Issue 5, 2014. October-November


Enabling the Lights to Burn Bright: Georgian Electricity Sector Tackles Issues of Quantity and Quality

It has been years since Georgia faced regular blackouts. But when the lights went off around the country in July, it was a stark reminder that the country's energy sector is still under development in terms of supply, reliability, and quality.

Lika Zhorzholiani

Georgia's power lines, Galt & Taggart Research (click for bigger image)

Blackouts: A Thing of the Past

When a sizeable part of Georgia went black in July - including Tbilisi - the three hours of darkness served as an unpleasant reminder of what living in the country used to be like: lights on, lights off - sometimes for days, often with no warning.

The problem with the electricity supply, however, is largely an issue of the past, according to SulkhanZumburidze, the chairman of the board of directors for the Georgian State Electrosystem.

Zumburidze told that the outage that caused the major blackout in July was the first massive system failure since 2010, when the country's Imereti transmission line was down for four hours and fifteen minutes.

"In the past, there have been such types of failures nine times but the consumers didn't feel them," he said, adding that employees have been trained to provide "fast restoration" when a blackout occurs.

To eliminate blackouts completely, Zumburidze said that it is imperative that the country create "alternative" transmission lines to the single line that currently connects the Enguri Hydro Power Plant - Georgia's largest source of power - to the country's Zestaphoni substation.

New and improved infrastructure will play a crucial role as Georgia grapples with issues of increased demand for more - and more reliable - electricity.

Georgia was ranked 52 out of 148 countries for the quality of its electricity supply in the 2013-2014 Global Competitiveness Report. In the previous year's report, the authors noted that economies "depend on electricity supplies that are free of interruptions and shortages so that businesses and factories can work unimpeded."

Steps need to be taken to improve Georgia's transmission network, noted a sector SWOT analysis that Bank of Georgia Research conducted in 2012, which found that "issues need to be addressed in terms of access, congestion, and tariffs."

Georgia and the European Bank of Reconstruction and Development (EBRD) are currently working to address some of Georgia's infrastructure problems. With co-financing from Germany's KfW and the European Union, they are building a new substation, Jvari-Khoga, and new transmission lines to help ease the pressure on the existing system. The project, which will be ready at the end of 2016, will help "support us in the sustainability of the power grid," Zumburidze told

The EBRD has said the €60 million project will "strengthen the reliability and stability of the Georgian transmission network; pave the way for investments in more hydropower production in northwest Georgia; and improve capacity and reliability of the electricity system supplying areas of significant demand growth."

The infrastructure problems are not just a headache for households; Zumburidze noted that supplying major foreign investments, like the Poti Free Economic Zone, is "impossible" without the Jvari-Khorga project.

Tomorrow's Infrastructure Today

The Georgian State Electrosystem is also working on other projects to ease pressure on the system.

A six-year program, which focused on finding better ways to use the existing infrastructure, will soon be completed.
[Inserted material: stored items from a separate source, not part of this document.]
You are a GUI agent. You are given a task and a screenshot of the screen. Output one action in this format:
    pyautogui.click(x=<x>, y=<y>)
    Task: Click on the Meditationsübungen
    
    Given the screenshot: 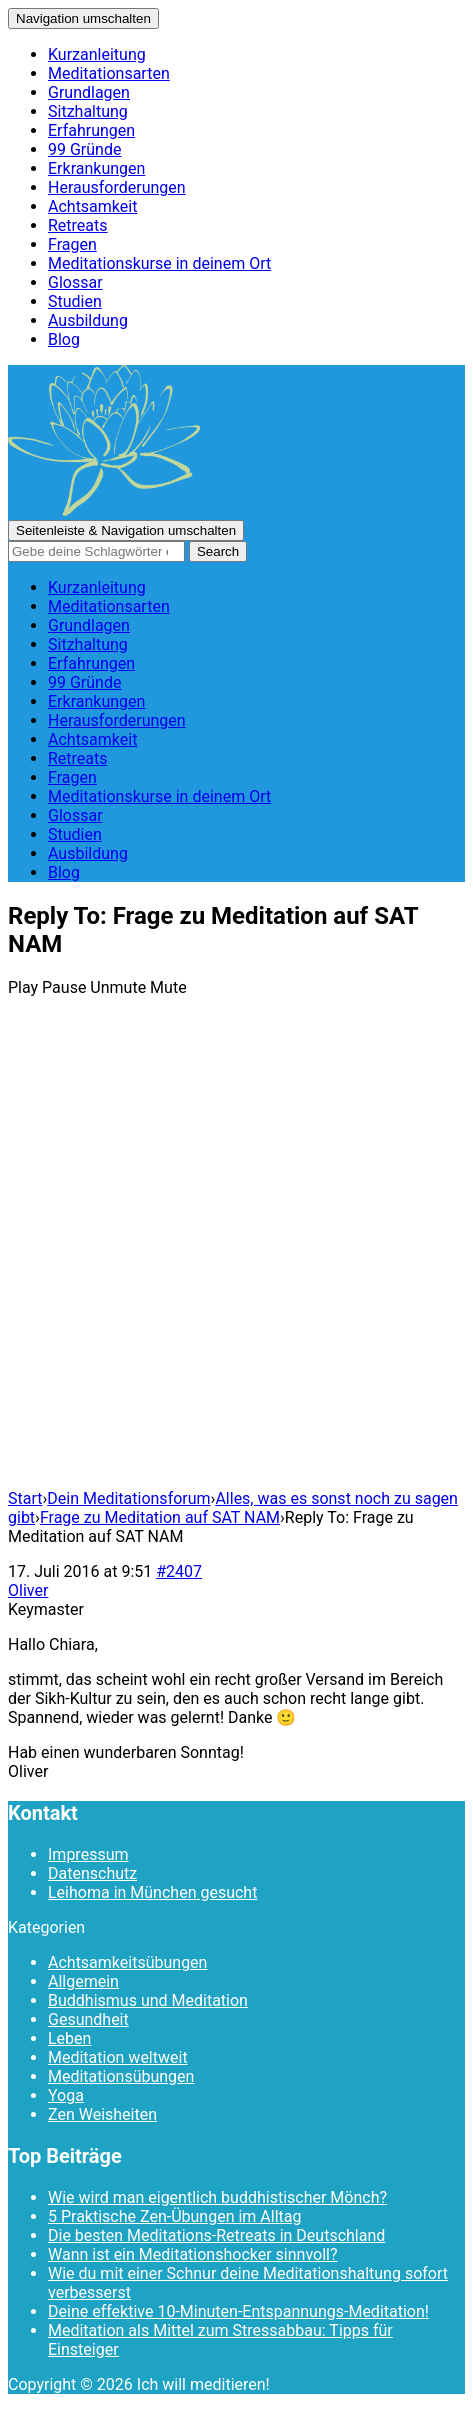 What is the action you would take?
    pyautogui.click(x=121, y=2076)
And the €300 million Black Sea Power Transmission Lines project has also financed construction in vital areas. Transmission lines have also received a boost with a $18.5 million rehabilitation project and USAID has given the state $35 million to develop power system infrastructure.

"Modernized infrastructure will allow us to decrease[electricity] deficits in the winter and minimize [power outages]," Zumburidze said.

New Regulations to Tackle Quality Concerns

Building and rehabilitating infrastructure is just part of the solution where quality of supply is concerned, however.

The jumps in the quality of electricity that is provided - even if the lights never go off completely - creates problems for all users, from households trying to protect their refrigerators and computers, to factories and other producers that require a steady and consistent power supply for sensitive equipment.

In its latest energy policy, the Georgian Ministry of Energy said that "optimizing the country's energy consumption dynamics" is a priority. This includes energy transportation, allocation, consumption - and energy efficiency programs.

To that end, the Georgian National Energy and Water Supply Regulatory Commission is planning new regulations and laws that will help ensure a high-quality power supply for consumers.Power companies are required to inform their customers when the power supply will be disrupted or flowing at a reduced capacity. In addition, the commission can fine a power company if it does not resolve quality issues in a timely manner.